Falsch gekündigt

„Inzwischen bist Du pensionsberechtigt“

Beim Allgemeinen Gleichbehandlungsgesetz (AGG) gilt die Beweislastregel: Eine nicht beabsichtigte Diskriminierung gilt als Verstoß, und auch ein nur vermuteter Verstoß hat Folgen. Was das konkret bedeutet, erfuhren die Inhaber einer Praxis, als sie einer älteren Mitarbeiterin kündigten.

„Benachteiligungen aus Gründen der Rasse oder wegen der ethnischen Herkunft, des Geschlechts, der Religion oder Weltanschauung, einer Behinderung, des Alters oder der sexuellen Identität zu verhindern oder zu beseitigen“ – dieses Ziel verfolgt das Gesetz, wie man in § 1 nachlesen kann. Das BAG hat nun einen Fall entschieden, bei dem es um eine Entlassung ging (Az.: 6 AZR 457/14).

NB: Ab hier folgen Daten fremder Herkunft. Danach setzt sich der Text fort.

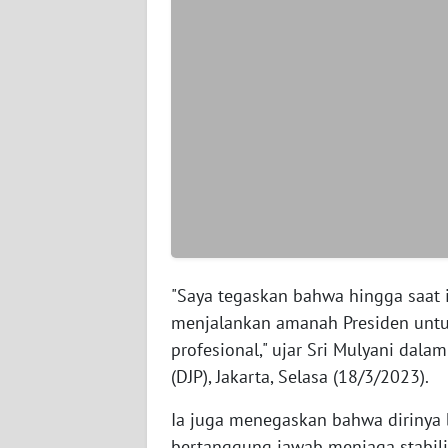
WN
PAPUA
BARAT
WN
RIAU
WN
SERAMBI
WN
JAMBI
"Saya tegaskan bahwa hingga saat i
menjalankan amanah Presiden untu
WN
profesional," ujar Sri Mulyani dalam
SULTRA
(DJP), Jakarta, Selasa (18/3/2023).
WN
Ia juga menegaskan bahwa dirinya 
NTB
bertanggung jawab menjaga stabili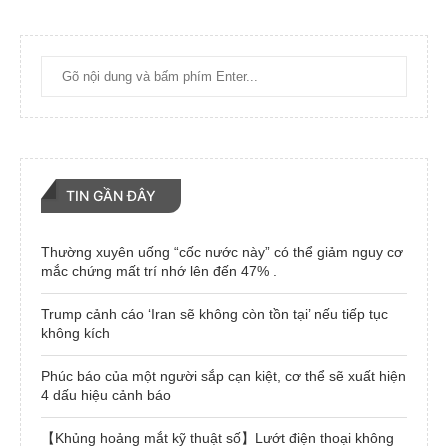
TIN GẦN ĐÂY
Thường xuyên uống “cốc nước này” có thể giảm nguy cơ
mắc chứng mất trí nhớ lên đến 47% .
Trump cảnh cáo ‘Iran sẽ không còn tồn tại’ nếu tiếp tục
không kích
Phúc báo của một người sắp cạn kiệt, cơ thể sẽ xuất hiện
4 dấu hiệu cảnh báo
【Khủng hoảng mắt kỹ thuật số】Lướt điện thoại không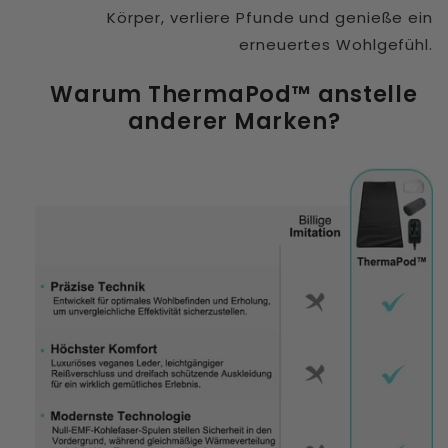
Körper, verliere Pfunde und genieße ein
erneuertes Wohlgefühl.
Warum ThermaPod™ anstelle
anderer Marken?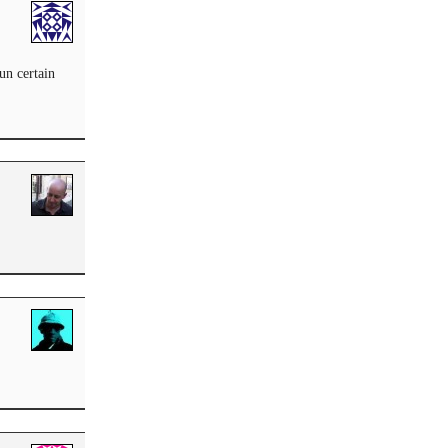
un certain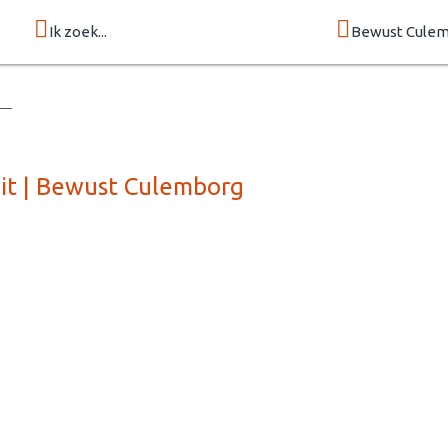
Ik zoek...
Bewust Cule
eit | Bewust Culemborg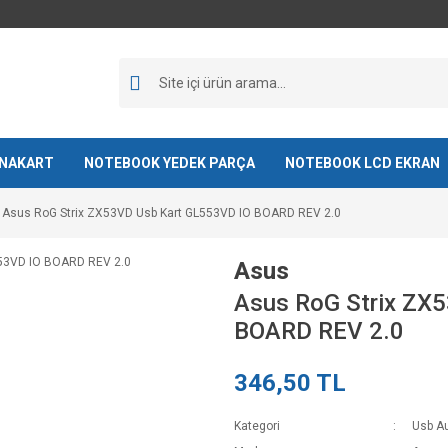
NAKART
NOTEBOOK YEDEK PARÇA
NOTEBOOK LCD EKRAN
Asus RoG Strix ZX53VD Usb Kart GL553VD IO BOARD REV 2.0
Asus
Asus RoG Strix ZX
BOARD REV 2.0
346,50 TL
Kategori
Usb Au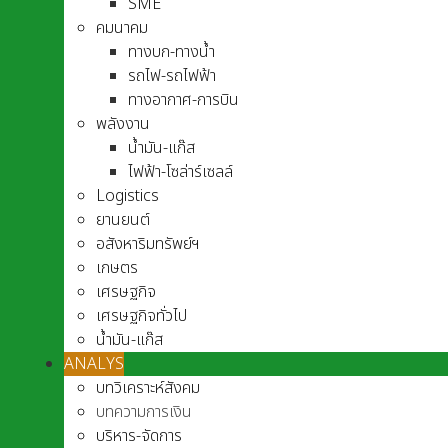
SME
คมนาคม
ทางบก-ทางน้ำ
รถไฟ-รถไฟฟ้า
ทางอากาศ-การบิน
พลังงาน
น้ำมัน-แก๊ส
ไฟฟ้า-โซล่าร์เซลล์
Logistics
ยานยนต์
อสังหาริมทรัพย์ฯ
เกษตร
เศรษฐกิจ
เศรษฐกิจทั่วไป
น้ำมัน-แก๊ส
ANALYS
บทวิเคราะห์สังคม
บทความการเงิน
บริหาร-จัดการ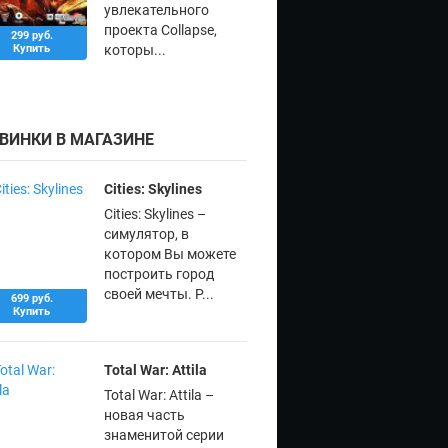
увлекательного
проекта Collapse,
299 руб.
Купить
которы...
ВИНКИ В МАГАЗИНЕ
Cities: Skylines
Cities: Skylines –
симулятор, в
котором Вы можете
построить город
своей мечты. Р...
699 руб.
Купить
Total War: Attila
Total War: Attila –
новая часть
знаменитой серии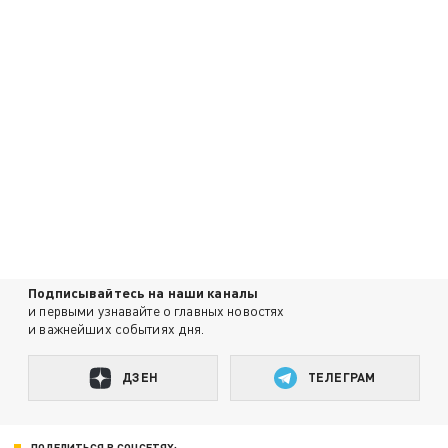
Подписывайтесь на наши каналы
и первыми узнавайте о главных новостях
и важнейших событиях дня.
ДЗЕН
ТЕЛЕГРАМ
ПОДЕЛИТЬСЯ В СОЦСЕТЯХ: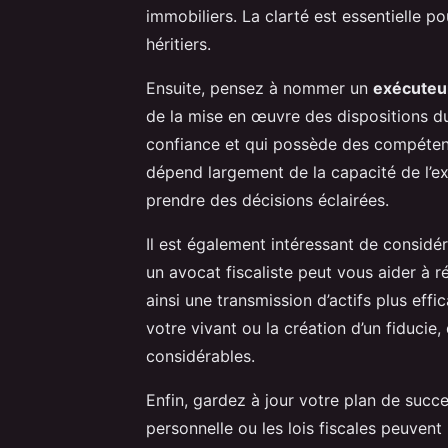
immobiliers. La clarté est essentielle p
héritiers.
Ensuite, pensez à nommer un
exécuteu
de la mise en œuvre des dispositions d
confiance et qui possède des compéten
dépend largement de la capacité de l’ex
prendre des décisions éclairées.
Il est également intéressant de considé
un avocat fiscaliste peut vous aider à r
ainsi une transmission d’actifs plus ef
votre vivant ou la création d’un fiducie
considérables.
Enfin, gardez à jour votre plan de succ
personnelle ou les lois fiscales peuven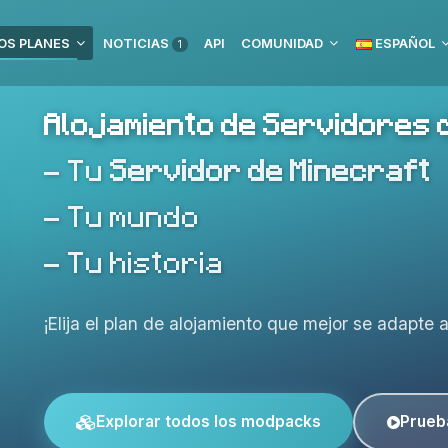
OS PLANES
NOTICIAS
API
COMUNIDAD
ESPAÑOL
1
Alojamiento de Servidores 
- Tu
Servidor de Minecraft
- Tu mundo
- Tu historia
¡Elija el plan de alojamiento que mejor se adapte 
Explorar todos los modpacks
Prueb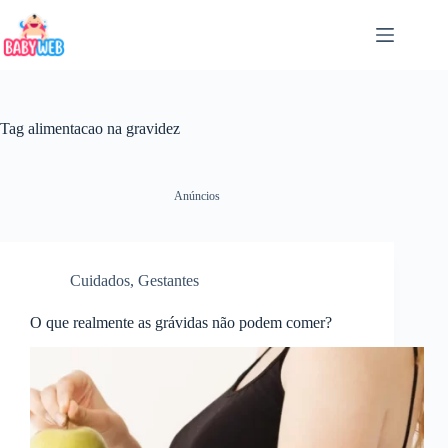
Pular
para
o
conteúdo
Tag
alimentacao na gravidez
Anúncios
Cuidados
,
Gestantes
O que realmente as grávidas não podem comer?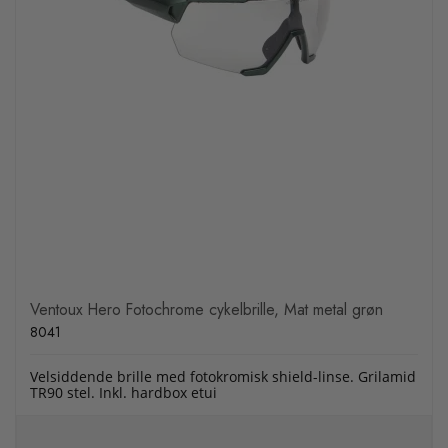
Ventoux Hero Fotochrome cykelbrille, Mat metal grøn
8041
Velsiddende brille med fotokromisk shield-linse. Grilamid
TR90 stel. Inkl. hardbox etui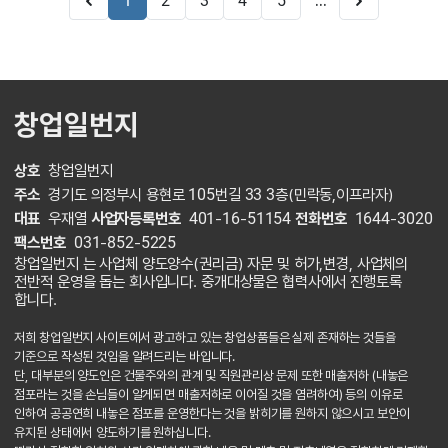
...
1
2
3
4
5
창업일번지
상호
창업일번지
주소
경기도 의정부시 용현로 105번길 33 3층(민락동,이프라자)
대표
우재열
사업자등록번호
401-16-51154
전화번호
1644-3020
팩스번호
031-852-5225
창업일번지 는 사업체 양도양수(권리금) 자문 및 허가,변경, 사업체의
전반적 운영을 돕는 회사입니다. 중개대상물은 협력사에서 진행토록
합니다.
저희 창업일번지 사이트에서 광고하고 있는 창업상품들은 실제 존재하는 것들을
기준으로 작성된 것임을 알려드리는 바입니다.
단, 대부분의 양도인은 건물주와의 관계 및 직원관리상 문제 또한 매출저하 (내놓은
점포라는 것을 손님들이 알게되면 매출저하로 이어질 것을 염려하여) 등의 이유로
인하여 공공연희 내놓은 점포를 운영한다는 것을 밝히기를 원하지 않으시고 보안이
유지된 상태에서 양도하기를 원하십니다.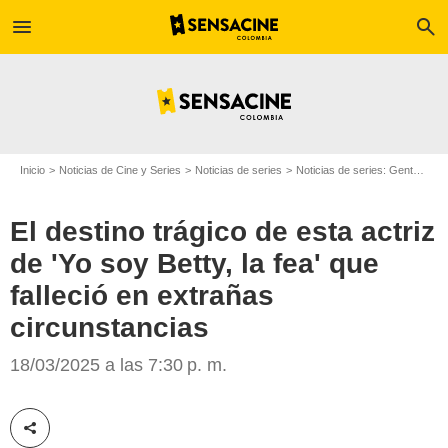
menu
search
Inicio
Noticias de Cine y Series
Noticias de series
Noticias de series: Gente
El 
El destino trágico de esta actriz
de 'Yo soy Betty, la fea' que
falleció en extrañas
circunstancias
Infobae
18/03/2025 a las 7:30 p. m.
Compartir esta noticia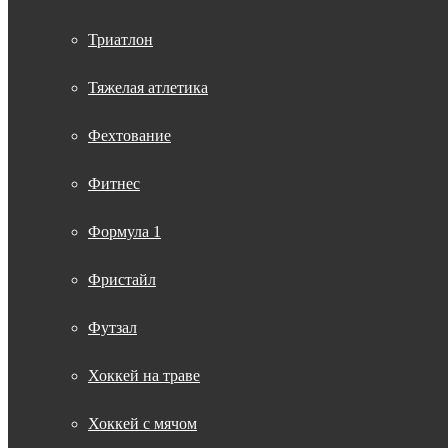
Триатлон
Тяжелая атлетика
Фехтование
Фитнес
Формула 1
Фристайл
Футзал
Хоккей на траве
Хоккей с мячом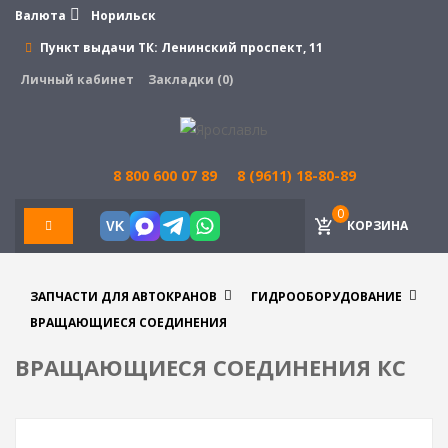
Валюта
Норильск
Пункт выдачи ТК:
Ленинский проспект, 11
Личный кабинет
Закладки (0)
8 800 600 07 89
8 (9611) 18-80-89
0
КОРЗИНА
VK
ЗАПЧАСТИ ДЛЯ АВТОКРАНОВ
ГИДРООБОРУДОВАНИЕ
ВРАЩАЮЩИЕСЯ СОЕДИНЕНИЯ
ВРАЩАЮЩИЕСЯ СОЕДИНЕНИЯ КС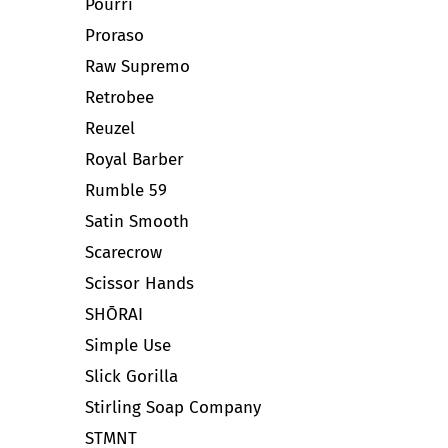
Pourri
Proraso
Raw Supremo
Retrobee
Reuzel
Royal Barber
Rumble 59
Satin Smooth
Scarecrow
Scissor Hands
SHŌRAI
Simple Use
Slick Gorilla
Stirling Soap Company
STMNT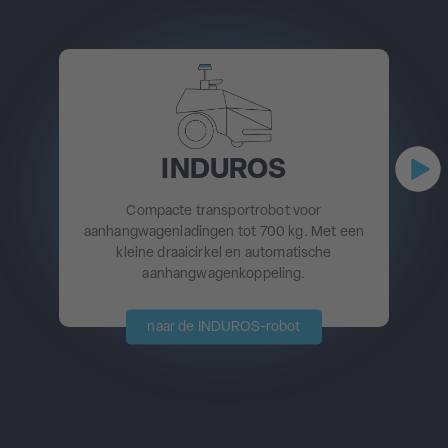
INDUROS
Compacte transportrobot voor
aanhangwagenladingen tot 700 kg. Met een
kleine draaicirkel en automatische
aanhangwagenkoppeling.
naar de INDUROS-robot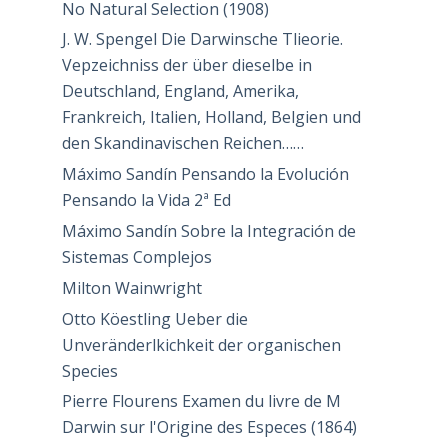
No Natural Selection (1908)
J. W. Spengel Die Darwinsche Tlieorie.
Vepzeichniss der über dieselbe in
Deutschland, England, Amerika,
Frankreich, Italien, Holland, Belgien und
den Skandinavischen Reichen……
Máximo Sandín Pensando la Evolución
Pensando la Vida 2ª Ed
Máximo Sandín Sobre la Integración de
Sistemas Complejos
Milton Wainwright
Otto Köestling Ueber die
Unveränderlkichkeit der organischen
Species
Pierre Flourens Examen du livre de M
Darwin sur l'Origine des Especes (1864)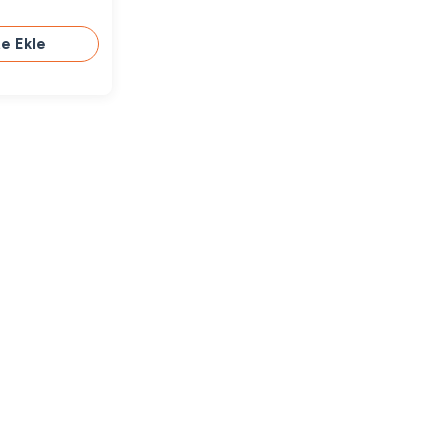
e Ekle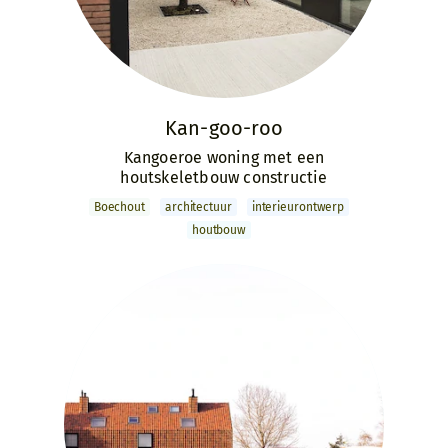
Kan-goo-roo
Kangoeroe woning met een
houtskeletbouw constructie
Boechout
archi­tectuur
interieur­ontwerp
houtbouw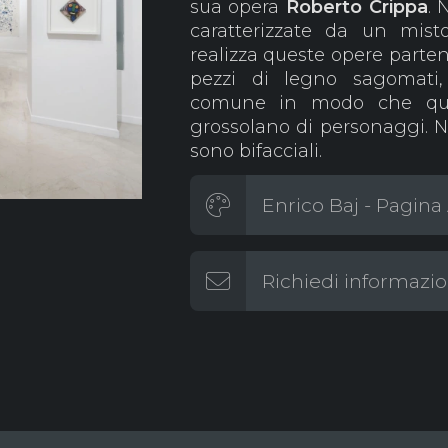
sua opera
Roberto Crippa
. 
caratterizzate da un mist
realizza queste opere parten
pezzi di legno sagomati,
comune in modo che que
grossolano di personaggi. 
sono bifacciali.
Enrico Baj - Pagina 
Richiedi informazio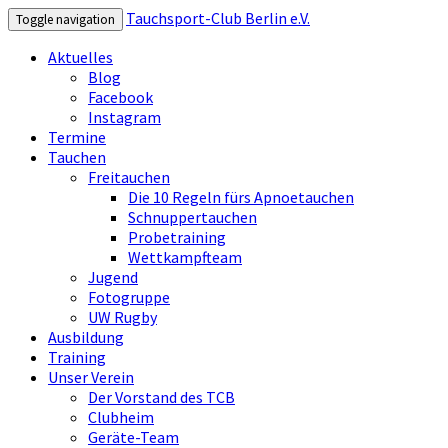
Tauchsport-Club Berlin e.V.
Toggle navigation
Aktuelles
Blog
Facebook
Instagram
Termine
Tauchen
Freitauchen
Die 10 Regeln fürs Apnoetauchen
Schnuppertauchen
Probetraining
Wettkampfteam
Jugend
Fotogruppe
UW Rugby
Ausbildung
Training
Unser Verein
Der Vorstand des TCB
Clubheim
Geräte-Team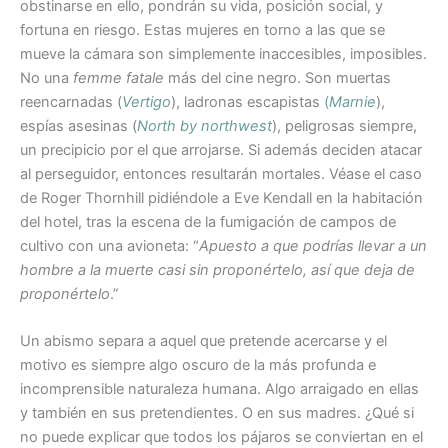
obstinarse en ello, pondrán su vida, posición social, y
fortuna en riesgo. Estas mujeres en torno a las que se
mueve la cámara son simplemente inaccesibles, imposibles.
No una
femme fatale
más del cine negro. Son muertas
reencarnadas (
Vertigo
), ladronas escapistas
(
Marnie
),
espías asesinas (
North by northwest
), peligrosas siempre,
un precipicio por el que arrojarse. Si además deciden atacar
al perseguidor, entonces resultarán mortales. Véase el caso
de Roger Thornhill pidiéndole a Eve Kendall en la habitación
del hotel, tras la escena de la fumigación de campos de
cultivo con una avioneta: “
Apuesto a que podrías llevar a un
hombre a la muerte casi sin proponértelo, así que deja de
proponértelo
.”
Un abismo separa a aquel que pretende acercarse y el
motivo es siempre algo oscuro de la más profunda e
incomprensible naturaleza humana. Algo arraigado en ellas
y también en sus pretendientes. O en sus madres. ¿Qué si
no puede explicar que todos los pájaros se conviertan en el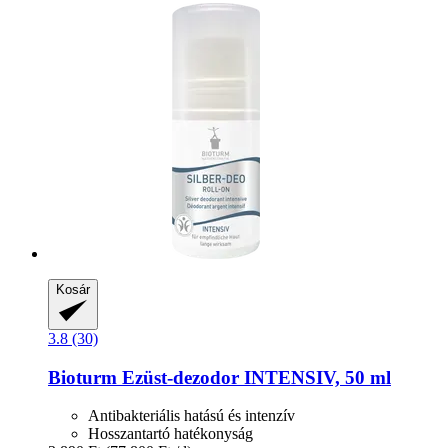
Kosár
3.8 (30)
Bioturm
Ezüst-​dezodor INTENSIV, 50 ml
Antibakteriális hatású és intenzív
Hosszantartó hatékonyság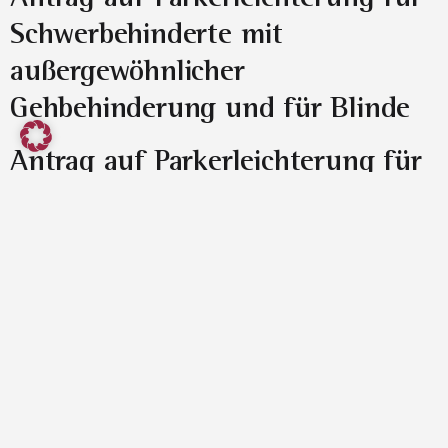
Schwerbehinderte mit
außergewöhnlicher
Gehbehinderung und für Blinde
Antrag auf Parkerleichterung für
Handwerksbetriebe bzw. im
sozialen Dienst Tätige
Abmeldung Hundesteuer
Anmeldung Hundesteuer
Sepa-Mandat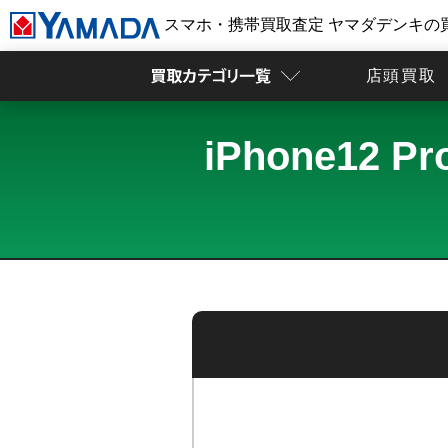
スマホ・携帯買取査定 ヤマダデンキの
店頭買取
iPhone12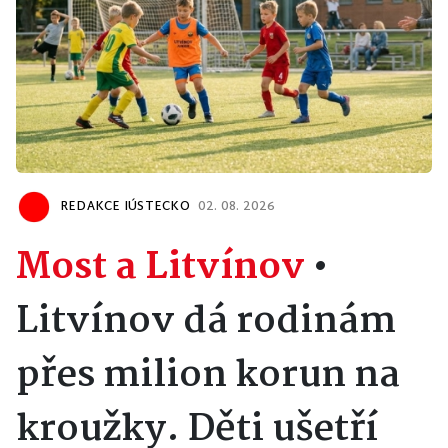
REDAKCE IÚSTECKO
02. 08. 2026
Most a Litvínov
•
Litvínov dá rodinám
přes milion korun na
kroužky. Děti ušetří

In einer urologischen Praxis mit fünf Angestellten musste eine Umstrukturierung vorgenommen werden, weil aufgrund einer Rechtsänderung bestimmte Laborleistungen nicht mehr in der Praxis erbracht werden durften. Deshalb kündigten die Inhaber einer 63 Jahre alten Mitarbeiterin, die als medizinisch-technische Assistentin (MTA) vor allem mit Laborarbeiten beschäftigt war. Eine solche Kündigung ist an sich durchaus nachvollziehbar, da ein Unternehmer die Entscheidung treffen kann, bestimmte Leistungen nicht mehr zu erbringen und deshalb die mit diesen Arbeiten beschäftigte Mitarbeiterin zu entlassen.

Das Kündigungsschreiben lautete auszugsweise wie folgt: „… seit über 20 Jahren gehen wir nun beruflich gemeinsame Wege. Wir haben in dieser Zeit viel erlebt, auch manche Veränderung. Inzwischen bist Du pensionsberechtigt und auch für uns beginnt ein neuer Lebensabschnitt in der Praxis. Im kommenden Jahr kommen große Veränderungen im Laborbereich auf uns zu. Das erfordert eine Umstrukturierung unserer Praxis.“

An sich beschreibt der Text recht gut den zulässigen Kündigungsgrund und aus ihm spricht auch eine erhebliche Sympathie. Die Praxischefs erklärten auch, dass der Hinweis auf die Pensionsberechtigung die unvermeidliche Kündigung „freundlich und verbindlich“ machen sollte. Das BAG sah in der Kündigung dennoch einen Verstoß gegen das AGG und entschied, dass die Kündigung unwirksam war und das Arbeitsverhältnis fortbesteht.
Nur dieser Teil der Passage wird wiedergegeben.